Ovviamente è molto complesso scegliere solo dieci canzoni in cui mi possa identificare. Però provo a darti le prime dieci che mi vengono d’impulso. Ma il cielo è sempre più blu (Rino Gaetano), Se ti tagliassero a pezzetti (Fabrizio De André), Venderò (Edoardo Bennato), Alice (Francesco De Gregori), Incontro (Francesco Guccini), Il dilemma (Giorgio Gaber), Il liberismo ha i giorni contati (Baustelle), Promiscuità (Thegiornalisti), Secondo me (Brunori Sas), Eppure soffia (Pierangelo Bertoli), Quanno chiove (Pino Daniele).
Ops, ne ho dette undici, mi dispiace!

Qual è il filo rosso che unisce questi brani?

Senza addentrarci in un’analisi filologica dei testi delle canzoni, che ritengo alquanto superflua, credo che l’unico filo rosso possibile sia io: le mie speranze, le mie paure, i miei ideali, le mie cadute, i miei sogni. Tutto quello che mi porto stretto nella mente e nel cuore e che alle volte difficilmente riesco a tirar fuori. I testi tra di loro non hanno un reale filo conduttore unitario, sostanzialmente siamo noi che glielo diamo così come quando ciascuno di noi dà un proprio senso e una propria interpretazione a un quadro di Chagall per esempio.

Ti sei laureato in filologia moderna, hai una base di studi molto classica. Questa tua indole in bilico nel tempo, tra l’antico e contemporaneo, come la coniughi nella tua attività teatrale?

Alla base di tutto ritengo che lo studio e l’approfondimento del mondo classico siano i fondamentali per aprire gli occhi sul mondo in maniera diversa e poi provare a raccontarlo. Prova a immaginare quanto possa essere oggi di una imbarazzante attualità l’Antigone di Sofocle: il rapporto tra leggi codificate ed etica. Il teatro per me è proprio questo, un incredibile contenitore a cavallo tra passato e contemporaneo, con tematiche costanti, eterne, ripetute e modificate nel tempo e nei secoli in relazione alle diverse atmosfere. Quello di cui parliamo oggi in realtà era già stato analizzato, approfondito ed in parte raccontato già nel mondo classico.

Eccoci: Nichilismi e Fashion -Week come sintetizza la tua esperienza di vita?

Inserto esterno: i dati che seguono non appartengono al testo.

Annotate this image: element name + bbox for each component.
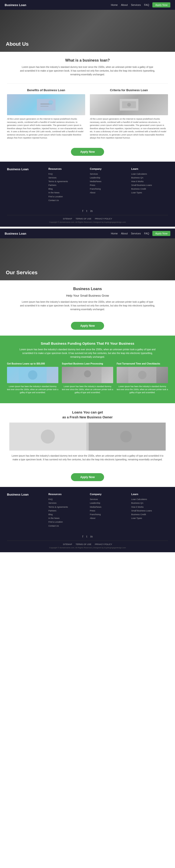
footer-services: Business Loan Resources FAQ Services Ter… [0,487,175,552]
footer-link-partners-2[interactable]: Partners [49,509,85,513]
footer-link-blog[interactable]: Blog [49,187,85,191]
benefits-heading: Benefits of Business Loan [7,88,85,92]
footer-learn-small[interactable]: Small Business Loans [132,183,168,187]
footer-link-faq[interactable]: FAQ [49,172,85,176]
funding-cards: Get Business Loans up to $50,000 Lorem i… [7,363,168,397]
page-break-1 [0,227,175,228]
footer-company-about-2[interactable]: About [90,516,127,520]
footer-company-press[interactable]: Press [90,183,127,187]
footer-resources: Resources FAQ Services Terms & Agreement… [49,167,85,203]
footer-learn-heading: Learn [132,167,168,170]
footer-privacy[interactable]: PRIVACY POLICY [95,218,112,220]
nav-about-2[interactable]: About [121,232,128,235]
footer-link-terms-2[interactable]: Terms & Agreements [49,505,85,509]
nav-home-2[interactable]: Home [111,232,118,235]
footer-learn-credit[interactable]: Business Credit [132,187,168,191]
footer-logo-1: Business Loan [7,167,44,203]
nav-services[interactable]: Services [131,3,141,6]
apply-btn-wrap-1: Apply Now [0,144,175,162]
footer-company-press-2[interactable]: Press [90,509,127,513]
funding-card-1-body: Lorem ipsum has been the industry's stan… [7,385,58,394]
twitter-icon-2[interactable]: t [86,535,87,538]
footer-company-leadership[interactable]: Leadership [90,176,127,180]
footer-terms[interactable]: TERMS OF USE [76,218,91,220]
nav-logo: Business Loan [5,3,26,7]
instagram-icon[interactable]: in [90,209,93,213]
footer-social: f t in [7,207,168,215]
footer-link-blog-2[interactable]: Blog [49,513,85,516]
nav-services-2[interactable]: Services [131,232,141,235]
footer-company-franchising[interactable]: Franchising [90,187,127,191]
footer-company-leadership-2[interactable]: Leadership [90,501,127,505]
apply-now-button-2[interactable]: Apply Now [71,322,104,330]
footer-link-partners[interactable]: Partners [49,183,85,187]
footer-learn-calc[interactable]: Loan Calculators [132,172,168,176]
footer-learn-how[interactable]: How it Works [132,180,168,183]
instagram-icon-2[interactable]: in [90,535,93,538]
footer-link-news[interactable]: In the News [49,191,85,194]
twitter-icon[interactable]: t [86,209,87,213]
footer-sitemap[interactable]: SITEMAP [63,218,72,220]
footer-link-location-2[interactable]: Find a Location [49,520,85,524]
funding-card-2-body: Lorem ipsum has been the industry's stan… [62,385,113,394]
footer-learn-credit-2[interactable]: Business Credit [132,513,168,516]
apply-now-button-3[interactable]: Apply Now [71,473,104,481]
footer-link-news-2[interactable]: In the News [49,516,85,520]
loans-help-heading: Business Loans [9,287,166,291]
hero-services-title: Our Services [6,270,37,276]
footer-learn-small-2[interactable]: Small Business Loans [132,509,168,513]
nav-links: Home About Services FAQ Apply Now [111,2,170,7]
fresh-owner-img-svg [9,423,166,451]
footer-bottom-links: SITEMAP TERMS OF USE PRIVACY POLICY [7,218,168,220]
nav-apply-button-2[interactable]: Apply Now [152,231,170,236]
footer-terms-2[interactable]: TERMS OF USE [76,543,91,546]
footer-link-contact-2[interactable]: Contact Us [49,524,85,528]
footer-company-franchising-2[interactable]: Franchising [90,513,127,516]
footer-privacy-2[interactable]: PRIVACY POLICY [95,543,112,546]
footer-company-heading-2: Company [90,493,127,496]
funding-card-1-image [7,367,58,383]
funding-card-2-title: Superfast Business Loan Processing [62,363,113,365]
criteria-image [90,94,168,115]
footer-learn-types-2[interactable]: Loan Types [132,516,168,520]
apply-btn-wrap-2: Apply Now [0,318,175,336]
footer-social-2: f t in [7,532,168,540]
footer-link-faq-2[interactable]: FAQ [49,497,85,501]
footer-about: Business Loan Resources FAQ Services Ter… [0,162,175,227]
footer-company-services-2[interactable]: Services [90,497,127,501]
footer-learn-how-2[interactable]: How it Works [132,505,168,509]
facebook-icon[interactable]: f [82,209,83,213]
footer-link-terms[interactable]: Terms & Agreements [49,180,85,183]
footer-link-services-2[interactable]: Services [49,501,85,505]
footer-company-media-2[interactable]: Media/News [90,505,127,509]
loans-help-section: Business Loans Help Your Small Business … [0,280,175,318]
footer-company-about[interactable]: About [90,191,127,194]
footer-bottom-2: SITEMAP TERMS OF USE PRIVACY POLICY Copy… [7,540,168,549]
footer-company-media[interactable]: Media/News [90,180,127,183]
footer-company-services[interactable]: Services [90,172,127,176]
footer-learn-qa-2[interactable]: Business QA [132,501,168,505]
nav-faq-2[interactable]: FAQ [144,232,149,235]
criteria-img-placeholder [90,94,168,115]
svg-point-6 [127,103,131,106]
footer-learn-2: Learn Loan Calculators Business QA How i… [132,493,168,528]
nav-apply-button[interactable]: Apply Now [152,2,170,7]
nav-about[interactable]: About [121,3,128,6]
footer-sitemap-2[interactable]: SITEMAP [63,543,72,546]
footer-link-location[interactable]: Find a Location [49,195,85,198]
apply-now-button-1[interactable]: Apply Now [71,148,104,156]
footer-copyright: Copyright © domainname.com. All Rights R… [7,221,168,223]
nav-home[interactable]: Home [111,3,118,6]
footer-link-contact[interactable]: Contact Us [49,198,85,202]
card-img-svg-3 [117,367,168,383]
facebook-icon-2[interactable]: f [82,535,83,538]
benefits-img-placeholder [7,94,85,115]
nav-faq[interactable]: FAQ [144,3,149,6]
footer-learn-types[interactable]: Loan Types [132,191,168,194]
footer-learn-calc-2[interactable]: Loan Calculators [132,497,168,501]
footer-link-services[interactable]: Services [49,176,85,180]
footer-company-heading: Company [90,167,127,170]
footer-learn: Learn Loan Calculators Business QA How i… [132,167,168,203]
footer-learn-qa[interactable]: Business QA [132,176,168,180]
svg-point-17 [120,431,132,442]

Da che urgenza comunicativa è nata l’opera?

Nichilismi e Fashion -Week sintetizza pienamente il mio lavoro, a partire dal titolo e dal genere, quello del Teatro-canzone; è il mio sguardo sul mondo di oggi e su certe dinamiche giovanili, che attenzione, a volte mi appartengono pienamente e sulle quali provo a giocare con una forte dose di autoironia. Nel contempo però è anche un’analisi urlata di certi meccanismi, di certi alibi dietro ai quali ci nascondiamo troppo spesso e che denotano una fortissima mancanza di responsabilità e di senso di sacrificio al quale siamo troppo spesso abituati: insomma una mancanza di ideali e un costante senso di precarietà. Non ho assolutamente una ricetta risolutiva a tutto ciò, provo a dipingere con dei flash immediati, mode, massificazioni, abitudini che alla fine ti fanno anche sorridere.

Ora giochiamo un po’. Immaginati regista, dimmi qual è la tua tripletta teatrale ideale e perché.

Innanzitutto ho ancora tanto da studiare, da capire, da migliorare per dirigere me stesso e per propormi al pubblico. Trovo assolutamente geniale Neri Marcorè nella sua “normalità” e nella sua complessa semplicità. Ammiro enormemente Fabrizio Gifuni e la sua raffinata intellettualità, e infine Nando Paone, per la sua straordinaria maschera facciale e la capacità di unire in questa maschera comico e tragico.

Ringraziando Giacomo per il piacevole pomeriggio, gli auguro di cuore un enorme in bocca al lupo!